Posts Tagged ‘Paul MacCready’
The educated eyeball
In the late 1940s, I read an article called “Soaring Over the Open Ocean” by an oceanographer named [Alfred H.] Woodcock. It really stuck in my mind because this scientist had been doing serious oceanographic work in the North Atlantic and began, as a hobby, watching various birds soaring over the water. But instead of just looking at the birds and thinking, How pretty, he began noting how they soared. Sometimes they soared in circles, sometimes in straight lines parallel to the wind, sometimes in straight lines perpendicular to the wind—and sometimes they couldn’t soar at all.

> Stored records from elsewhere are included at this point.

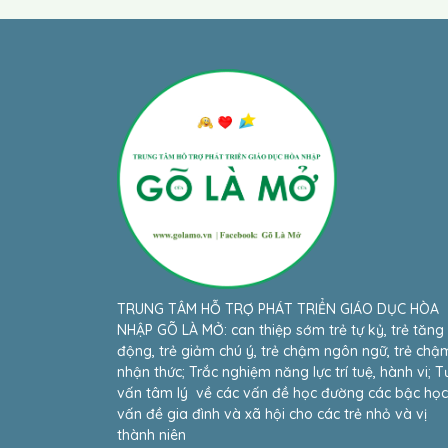
TRUNG TÂM HỖ TRỢ PHÁT TRIỂN GIÁO DỤC HÒA
NHẬP GÕ LÀ MỞ: can thiệp sớm trẻ tự kỷ, trẻ tăng
động, trẻ giảm chú ý, trẻ chậm ngôn ngữ, trẻ chậ
nhận thức; Trắc nghiệm năng lực trí tuệ, hành vi; T
vấn tâm lý về các vấn đề học đường các bậc học
vấn đề gia đình và xã hội cho các trẻ nhỏ và vị
thành niên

So he thought about it and began measuring the temperature difference between the air and water as well as the wind speed each time he saw a bird soaring a particular way. Then he plotted these variables on a scatter diagram and found that each type of soaring was always associated with a particular combination of wind speed and temperature difference. And it became evident that these different soaring techniques were illuminating the flow patterns of the convective cells in the atmosphere…What was going on in the lab in dimensions of millimeters was exactly analogous to what was going on in the atmosphere on a scale of kilometers. I thought this was a wonderful research project. Woodcock didn’t need a cyclotron or a huge radar. He just used some educated eyeballs, some insight, and he used birds as free sensors.